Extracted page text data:
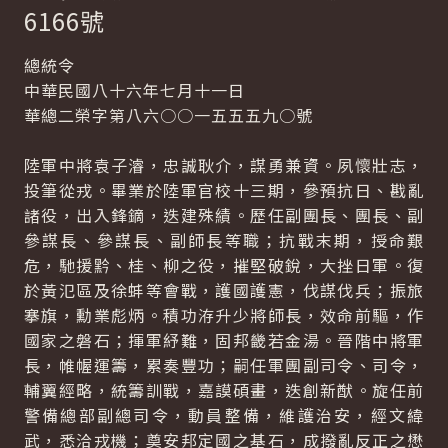
6166號
總統令
中華民國八十六年七月十一日
華總二榮字第八六○○一五五五九○號
陸軍中將袁子濬，忠誠耿介，謀勇兼資。夙懷壯志，
投筆從戎。畢業於陸軍官校十三期，參預抗日、戡亂
諸役，出入鋒鏑，迭建殊績。歷任副團長、團長、副
參謀長、參謀長、副師長等職；抗戰末期，授命艱
危，馳援黔、桂、柳之役，摧堅破銳，大挫日軍。復
於黃氾區及徐蚌等會戰，護國護憲，伐謀伐兵；振旅
搴旗，勳業彪炳。積功洊升少將師長，效命前驅，作
國家之磐石；揮軍紓難，固邦畿若金湯。晉階中將軍
長，帷幄運籌，累奏豐功；嗣任軍團副司令、司令，
輔翼經略，統籌訓戰，嘉謨碩畫，迭創新猷。旋任前
警備總部副總司令，動員整備，維護治安，經文緯
武，悉洽戎機；奠安邦定國之基石，成撥亂反正之懋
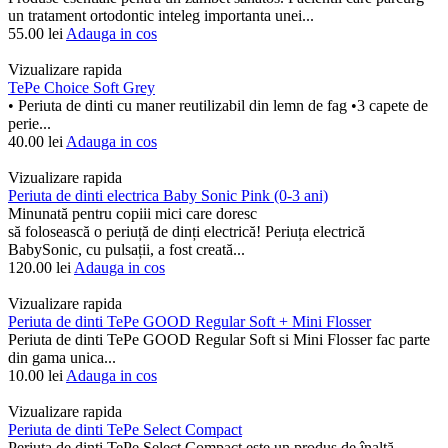
un tratament ortodontic inteleg importanta unei...
55.00
lei
Adauga in cos
Vizualizare rapida
TePe Choice Soft Grey
• Periuta de dinti cu maner reutilizabil din lemn de fag •3 capete de
perie...
40.00
lei
Adauga in cos
Vizualizare rapida
Periuta de dinti electrica Baby Sonic Pink (0-3 ani)
Minunată pentru copiii mici care doresc
să folosească o periuță de dinți electrică! Periuța electrică
BabySonic, cu pulsații, a fost creată...
120.00
lei
Adauga in cos
Vizualizare rapida
Periuta de dinti TePe GOOD Regular Soft + Mini Flosser
Periuta de dinti TePe GOOD Regular Soft si Mini Flosser fac parte
din gama unica...
10.00
lei
Adauga in cos
Vizualizare rapida
Periuta de dinti TePe Select Compact
Periuța de dinți TePe Select Compact este un produs de înaltă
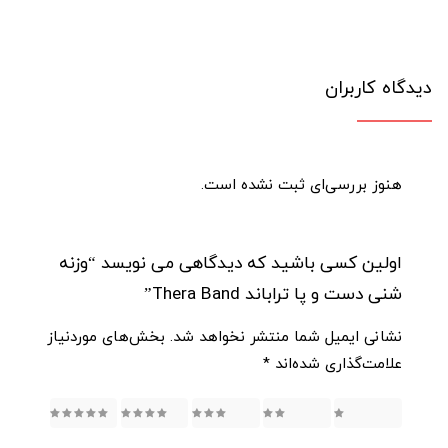
دیدگاه کاربران
هنوز بررسی‌ای ثبت نشده است.
اولین کسی باشید که دیدگاهی می نویسد “وزنه
شنی دست و پا تراباند Thera Band”
نشانی ایمیل شما منتشر نخواهد شد.
بخش‌های موردنیاز
علامت‌گذاری شده‌اند
*
5
4
3
2
1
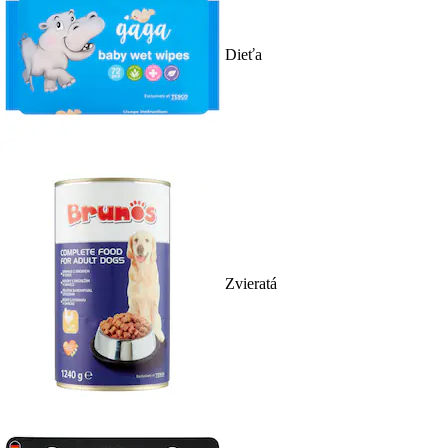
Dieťa
Zvieratá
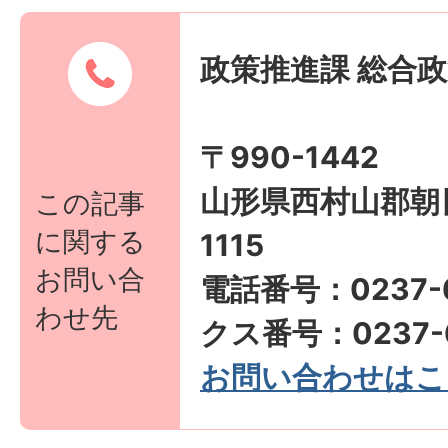
政策推進課 総合
〒990-1442
山形県西村山郡朝
この記事
に関する
1115
お問い合
電話番号：0237-6
わせ先
クス番号：0237-6
お問い合わせはこ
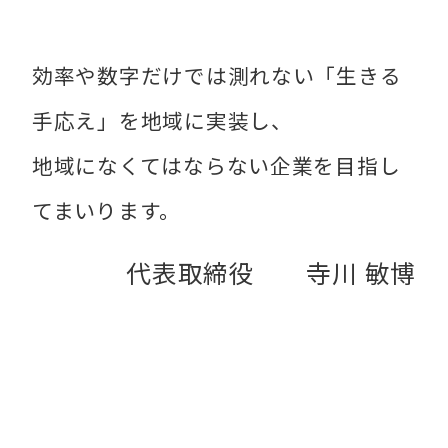
効率や数字だけでは測れない「生きる
手応え」を地域に実装し、
地域になくてはならない企業を目指し
てまいります。
代表取締役 寺川 敏博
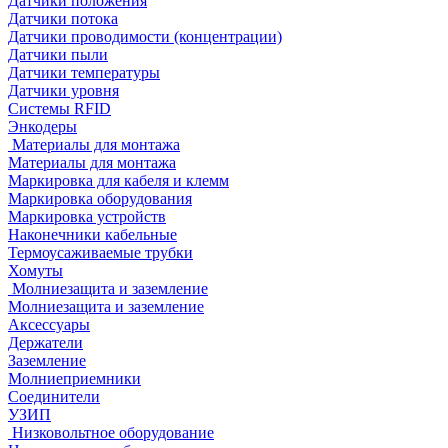
Датчики положения
Датчики потока
Датчики проводимости (концентрации)
Датчики пыли
Датчики температуры
Датчики уровня
Системы RFID
Энкодеры
Материалы для монтажа
Материалы для монтажа
Маркировка для кабеля и клемм
Маркировка оборудования
Маркировка устройств
Наконечники кабельные
Термоусаживаемые трубки
Хомуты
Молниезащита и заземление
Молниезащита и заземление
Аксессуары
Держатели
Заземление
Молниеприемники
Соединители
УЗИП
Низковольтное оборудование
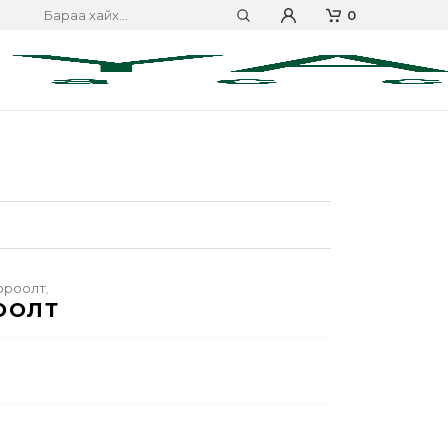
0
ороолт
,
ООЛТ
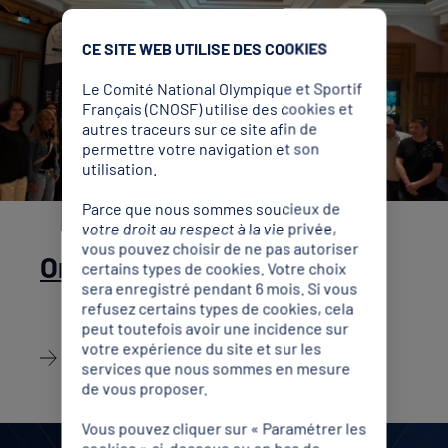
CE SITE WEB UTILISE DES COOKIES
Le Comité National Olympique et Sportif
Français (CNOSF) utilise des cookies et
autres traceurs sur ce site afin de
permettre votre navigation et son
utilisation.
Parce que nous sommes soucieux de
votre droit au respect à la vie privée,
vous pouvez choisir de ne pas autoriser
Organigramme
certains types de cookies. Votre choix
sera enregistré pendant 6 mois. Si vous
refusez certains types de cookies, cela
peut toutefois avoir une incidence sur
votre expérience du site et sur les
Découvrir
services que nous sommes en mesure
de vous proposer.
Vous pouvez cliquer sur « Paramétrer les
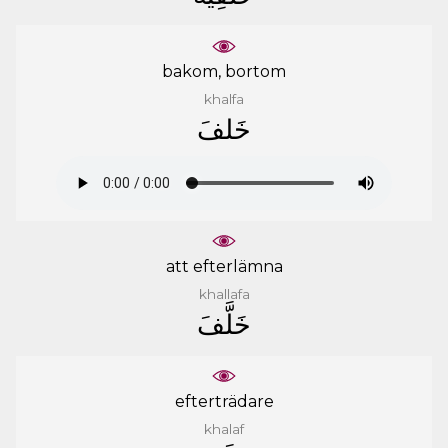
bakom, bortom
khalfa
ﺧَﻠﻒَ
att efterlämna
khallafa
ﺧَﻠَّﻒَ
efterträdare
khalaf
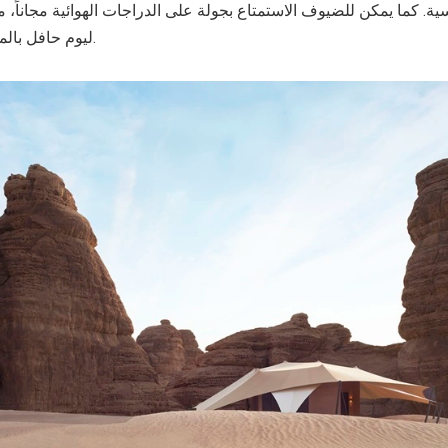
ة. كما يمكن للضيوف الاستمتاع بجولة على الدراجات الهوائية مجاناً، مما
ليوم حافل بالمغامرات والاكتشافات.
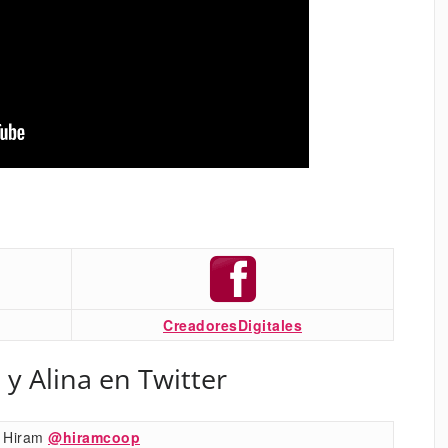
CreadoresDigitales
 y Alina en Twitter
Hiram
@hiramcoop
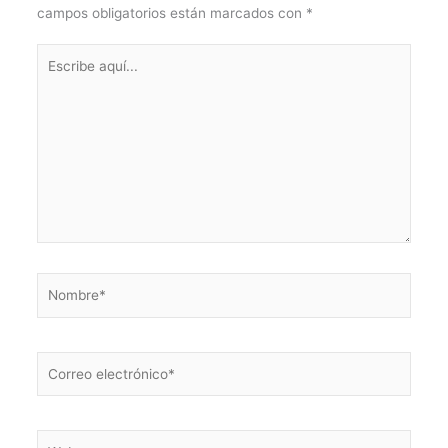
campos obligatorios están marcados con
*
Escribe
aquí...
Nombre*
Correo
electrónico*
Web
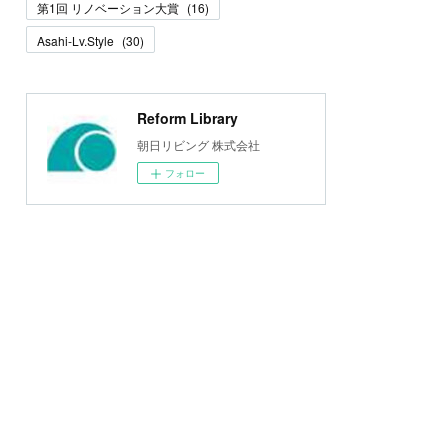
第1回 リノベーション大賞
(
16
)
Asahi-Lv.Style
(
30
)
Reform Library
朝日リビング 株式会社
フォロー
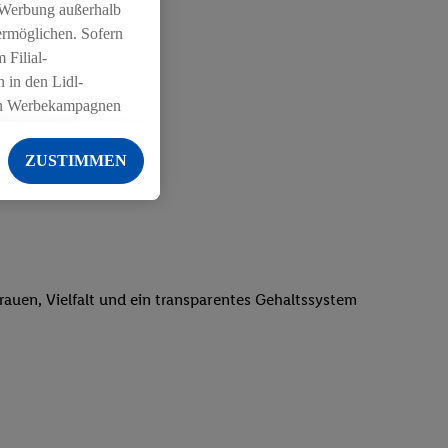
 Werbung außerhalb
ermöglichen. Sofern
 Filial-
 in den Lidl-
on Werbekampagnen
Fitnessanbietern deutschlandweit
 anderen Diensten
ZUSTIMMEN
ng der Lidl-Dienste,
er Geschlecht -
g einschließlich dem
von Zielgruppen
erarbeitungen auch
on Angeboten sowie
trauen, Vielfalt und ein transparentes Gehaltssystem
ich in Ihr
ail-Adresse von uns
 um daraus eine
 sogleich
zu erkennen und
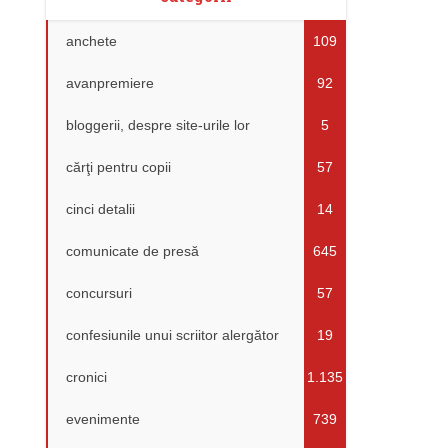
anchete
109
avanpremiere
92
bloggerii, despre site-urile lor
5
cărţi pentru copii
57
cinci detalii
14
comunicate de presă
645
concursuri
57
confesiunile unui scriitor alergător
19
cronici
1.135
evenimente
739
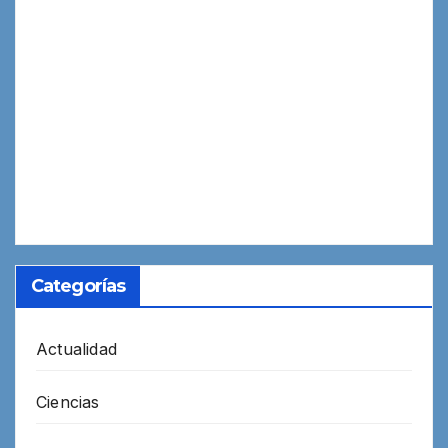
Categorías
Actualidad
Ciencias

Task instructions:
Each line above that carries the string "Маркировка" has to be returned.

Finished exercise:
Маркировка для кабеля и клемм
Маркировка оборудования
Маркировка устройств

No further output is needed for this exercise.